Recycling is completely, irrevocably broken, like the planet’s ecosystems. See Baltimore County, Maryland (which is not the city, but the suburbs):

Baltimore County officials revealed this week that the county has not recycled glass materials for about seven years, though they are strongly urging residents to continue placing the items in their recycling bins.

The revelation was first circulated Friday on the Facebook page The Towson Flyer, shocking some residents who demanded answers about why the county has continued to collect glass for recycling. Glass bottles and jars of all colors were listed as acceptable materials on the county website’s recycling collection page Saturday morning.

Steve Lafferty, county sustainability officer, said it’s true the county has not recycled the material since 2013, the year it also opened a $23 million single-stream recycling facility in Cockeysville. Lafferty was hired to the newly created sustainability position in September 2019.

This problem of recyclable glass being thrown out was “inherited” from a previous administration, according to Sean Naron, spokesman for County Executive Johnny Olszewski.

Over the years, the county’s Department of Public Works encountered technical and financial limitations that meant it could no longer recycle glass at county municipal facilities.

“There are numerous issues with glass recycling, including increased presence of shredded paper in recycling streams which contaminates materials and is difficult to separate from broken glass fragments, in addition to other limitations on providing quality material,” Naron said in a statement.

There are a lot of issues and problems with recycling generally. First, it exists more to make people feel good about not doing anything important than actually recycling material. You put the stuff in the blue bin and you are an environmentally-conscious consumer, no matter how much you consume! Second, people just throw whatever in those things. There’s all sorts of trash. Now, when that blue bin gets picked up, people stop thinking about it. It’s the ultimate out of sight scenario. What are the working conditions like in a recycling facility? Is this something any of you have ever thought about? Who actually separates this stuff out? Is it safe? How much broken glass and sharp metal and rotting garbage do the workers deal with? Third, what is the market for recycled material? Without government subsidies, which I would fully support, it’s often just cheaper to make new glass and plastic and metal. Fourth, because of that, for a long time the strategy for recyclers was to ship it to places such as China. But does China want our trash anymore? No, and therefore especially for plastic, it’s become much harder to “recycle” it, since very little of it was actually recycled.

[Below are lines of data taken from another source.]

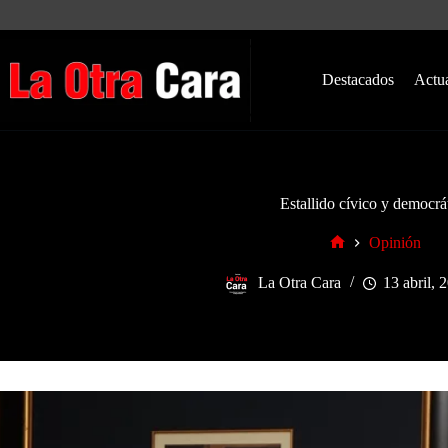
Saltar
al
contenido
Destacados
Actu
Estallido cívico y democrá
Opinión
Inicio
La Otra Cara
13 abril, 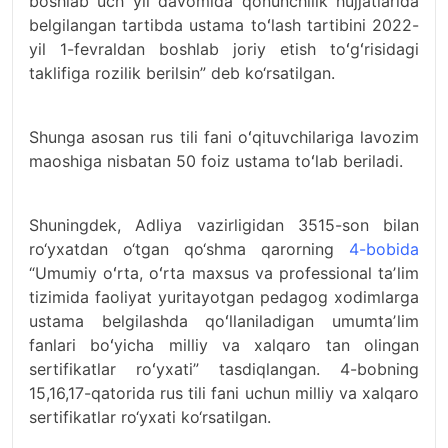
boshlab uch yil davomida qonunchilik hujjatlarida
belgilangan tartibda ustama toʻlash tartibini 2022-
yil 1-fevraldan boshlab joriy etish toʻgʻrisidagi
taklifiga rozilik berilsin” deb ko‘rsatilgan.
Shunga asosan rus tili fani oʻqituvchilariga lavozim
maoshiga nisbatan 50 foiz ustama toʻlab beriladi.
Shuningdek, Adliya vazirligidan 3515-son bilan
ro‘yxatdan o‘tgan qo‘shma qarorning
4-bobida
“Umumiy oʻrta, oʻrta maxsus va professional taʼlim
tizimida faoliyat yuritayotgan pedagog xodimlarga
ustama belgilashda qoʻllaniladigan umumtaʼlim
fanlari boʻyicha milliy va xalqaro tan olingan
sertifikatlar roʻyxati” tasdiqlangan. 4-bobning
15,16,17-qatorida rus tili fani uchun milliy va xalqaro
sertifikatlar ro‘yxati ko‘rsatilgan.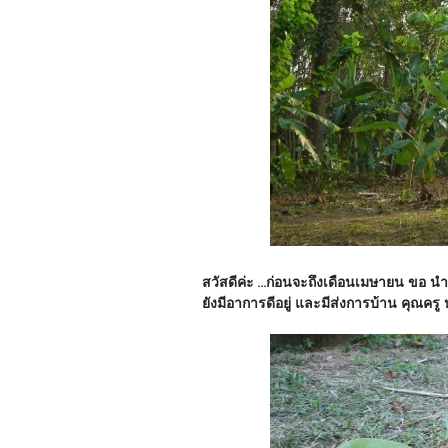
สวัสดีค่ะ ...ก่อนจะถึงเดือนเมษายน ขอ น
ยังมีอาการดีอยู่ และมีส่งการบ้าน คุณครู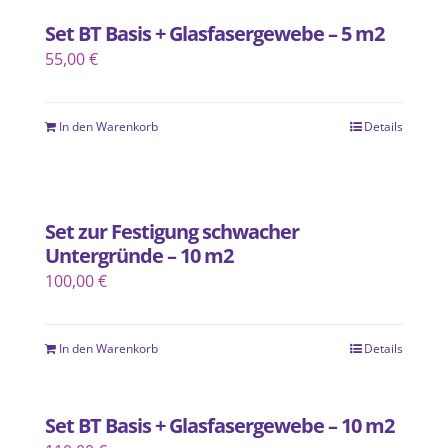
Set BT Basis + Glasfasergewebe – 5 m2
55,00
€
In den Warenkorb
Details
Set zur Festigung schwacher
Untergründe – 10 m2
100,00
€
In den Warenkorb
Details
Set BT Basis + Glasfasergewebe – 10 m2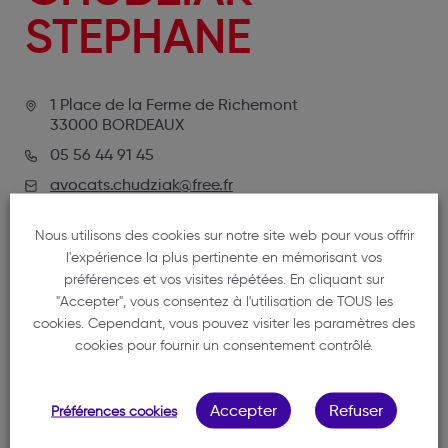
STEPHANE
1 Place de la Ferme de Richemont
33000 BORDEAUX
05 56 44 91 45
avocats.chudziak@free.fr
Nous utilisons des cookies sur notre site web pour vous offrir
l'expérience la plus pertinente en mémorisant vos
préférences et vos visites répétées. En cliquant sur
"Accepter", vous consentez à l'utilisation de TOUS les
cookies. Cependant, vous pouvez visiter les paramètres des
cookies pour fournir un consentement contrôlé.
NOTRE MEMBRE
Accepter
Refuser
Préférences cookies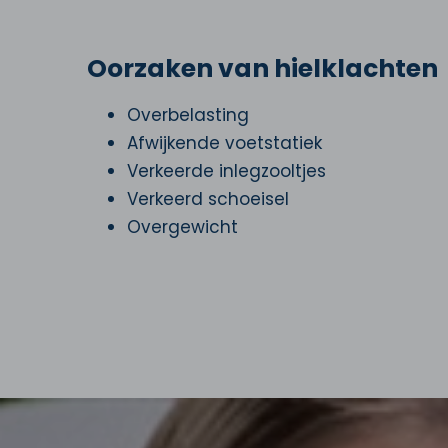
Oorzaken van hielklachten
Overbelasting
Afwijkende voetstatiek
Verkeerde inlegzooltjes
Verkeerd schoeisel
Overgewicht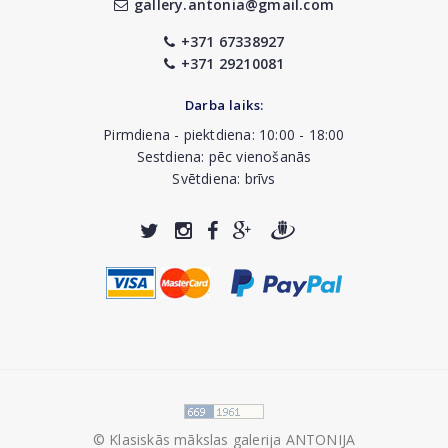
gallery.antonia@gmail.com
+371 67338927
+371 29210081
Darba laiks:
Pirmdiena - piektdiena: 10:00 - 18:00
Sestdiena: pēc vienošanās
Svētdiena: brīvs
© Klasiskās mākslas galerija ANTONIJA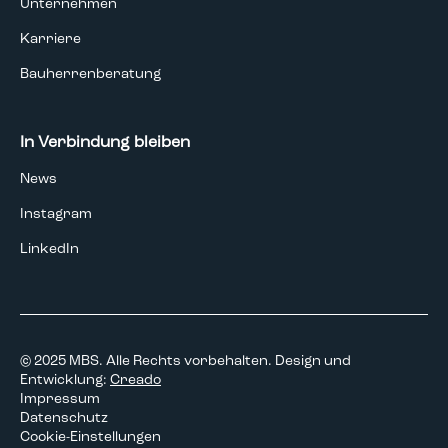
Unternehmen
Karriere
Bauherrenberatung
In Verbindung bleiben
News
Instagram
LinkedIn
© 2025 MBS. Alle Rechts vorbehalten. Design und
Entwicklung:
Creado
Impressum
Datenschutz
Cookie-Einstellungen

Like our entire relationship with the natural world, recycling needs a serious rethinking. The old mantra of “reduce, reuse, recycle” only works if people are committed to it and if they press government to be committed to it. But we are Americans and so we don’t fucking reduce. Reusing has value, but also has sanitation issues. Recycling was always the most possible of the three ideas, but it requires a whole system of marketing, facilities, laborers, etc. And right now, no one is investing in any of that and we aren’t paying attention to the dying of what was once a potentially really useful program.